A field data layer — a way for frontline workers (meter readers, field technicians, community health workers, ward officers) to enter data in real time from wherever they are working, on devices they actually have, on connectivity that is intermittent but not absent.
A visibility layer — dashboards and alerts that surface the right information to the right decision-maker at the right time. Not reporting for the regulator, but operational intelligence for the manager who needs to know today that a particular zone has anomalously high consumption, or that a field officer hasn't submitted collections in three days.
An integration layer — connections to the financial systems, regulatory reporting requirements, and external data sources that the institution's environment demands.
None of this is novel. It is, essentially, a vertical ERP for a specific institutional context. What is novel is building it for African water utilities, parliamentary constituency offices, and financial cooperatives — with the understanding that these institutions matter, that their operational failures have real human consequences, and that they deserve the same quality of operational software that a logistics company or a retail bank takes for granted.

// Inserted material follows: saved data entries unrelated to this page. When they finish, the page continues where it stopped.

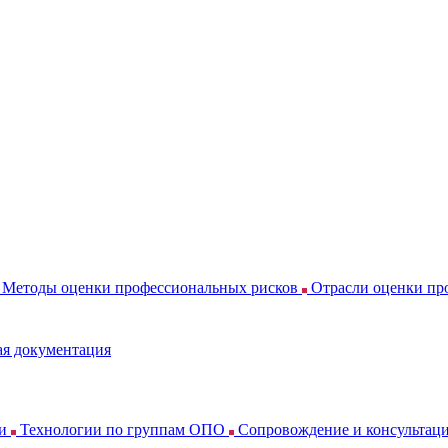
Методы оценки профессиональных рисков
Отрасли оценки пр
я документация
ки
Технологии по группам ОПО
Сопровождение и консультац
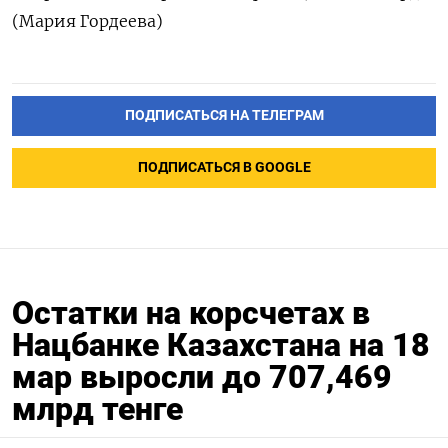
(Мария Гордеева)
ПОДПИСАТЬСЯ НА ТЕЛЕГРАМ
ПОДПИСАТЬСЯ В GOOGLE
Остатки на корсчетах в
Нацбанке Казахстана на 18
мар выросли до 707,469
млрд тенге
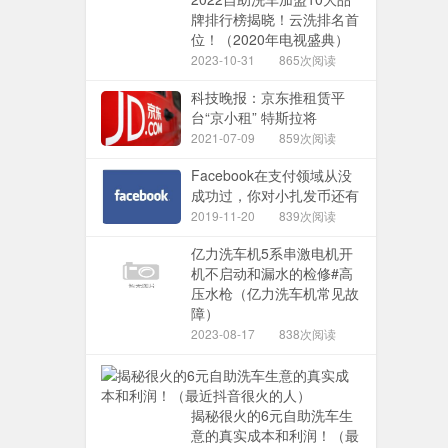
牌排行榜揭晓！云洗排名首
位！（2020年电视盛典）
2023-10-31
865次阅读
科技晚报：京东推租赁平
台“京小租” 特斯拉将
2021-07-09
859次阅读
Facebook在支付领域从没
成功过，你对小扎发币还有
2019-11-20
839次阅读
亿力洗车机5系串激电机开
机不启动和漏水的检修#高
压水枪（亿力洗车机常见故
障）
2023-08-17
838次阅读
揭秘很火的6元自助洗车生
意的真实成本和利润！（最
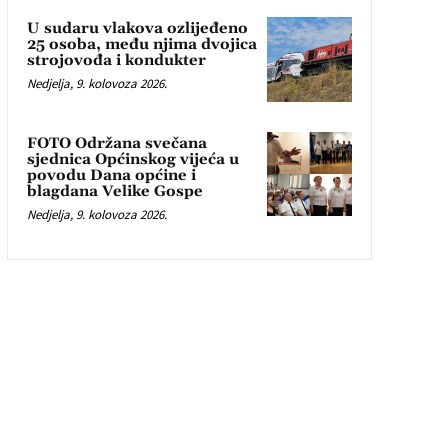
U sudaru vlakova ozlijeđeno
25 osoba, među njima dvojica
strojovođa i kondukter
Nedjelja, 9. kolovoza 2026.
FOTO Održana svečana
sjednica Općinskog vijeća u
povodu Dana općine i
blagdana Velike Gospe
Nedjelja, 9. kolovoza 2026.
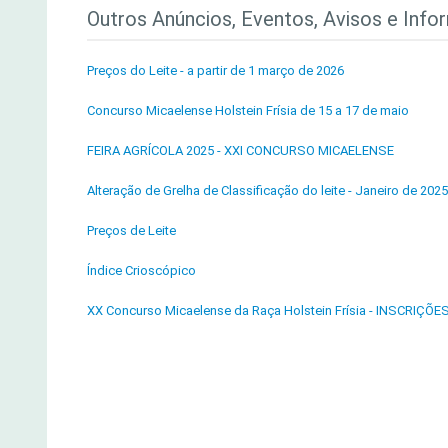
Outros Anúncios, Eventos, Avisos e Info
Preços do Leite - a partir de 1 março de 2026
Concurso Micaelense Holstein Frísia de 15 a 17 de maio
FEIRA AGRÍCOLA 2025 - XXI CONCURSO MICAELENSE
Alteração de Grelha de Classificação do leite - Janeiro de 2025
Preços de Leite
Índice Crioscópico
XX Concurso Micaelense da Raça Holstein Frísia - INSCRIÇÕE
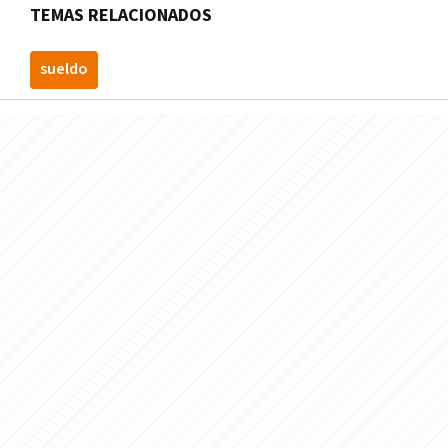
TEMAS RELACIONADOS
sueldo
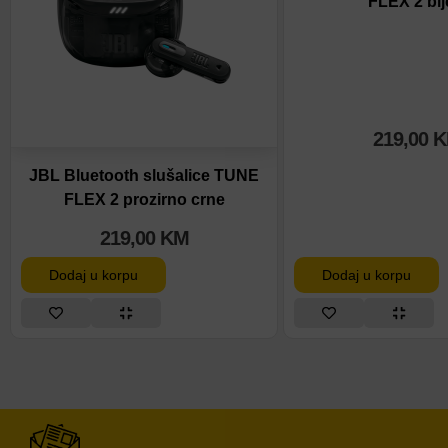
FLEX 2 bij
219,00
K
JBL Bluetooth slušalice TUNE
FLEX 2 prozirno crne
219,00
KM
Dodaj u korpu
Dodaj u korpu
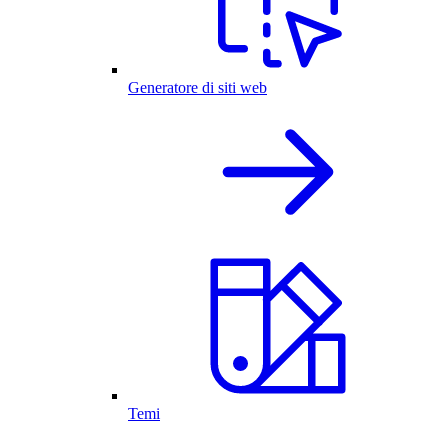
Generatore di siti web
Temi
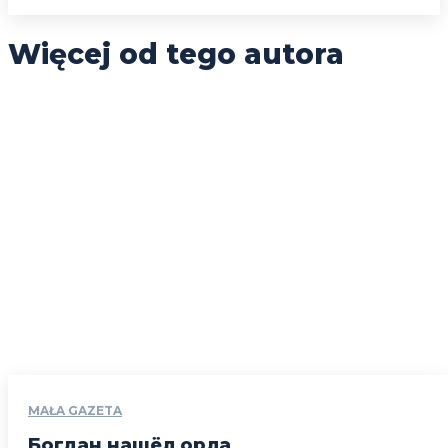
Więcej od tego autora
MAŁA GAZETA
Богдан нашёл орла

What Happens When the Layer Is Present
The institutions where I have seen operational data infrastructure deployed and sustained tell a consistent story. Within the first 90 days, they find things. They find billing discrepancies that have been running for years. They find field staff logging work that wasn't done. They find water that was always there, uncounted. Not because the institution was corrupt — though sometimes there is corruption — but because the absence of visibility had made certain kinds of drift invisible and therefore uncorrectable.
Beyond the first-order discoveries, something more important happens: the institution begins to develop an operational culture around data. Managers start their day by checking a dashboard instead of waiting for a report. Field supervisors are accountable in real time, not at the end of the month. Decisions that used to require a committee convened to review paper files can be made in the field by a technician with a tablet.
This is not a technology story. It is a story about what institutions become when they can see themselves clearly. The technology is just the instrument. The transformation is institutional — and it is the transformation that African public institutions, and the people who depend on them, urgently need.
The missing layer is not funding. It is not governance reform. It is not political will, in the first instance. It is a software layer that tells an institution what it is actually doing — and the decision, finally, to build it.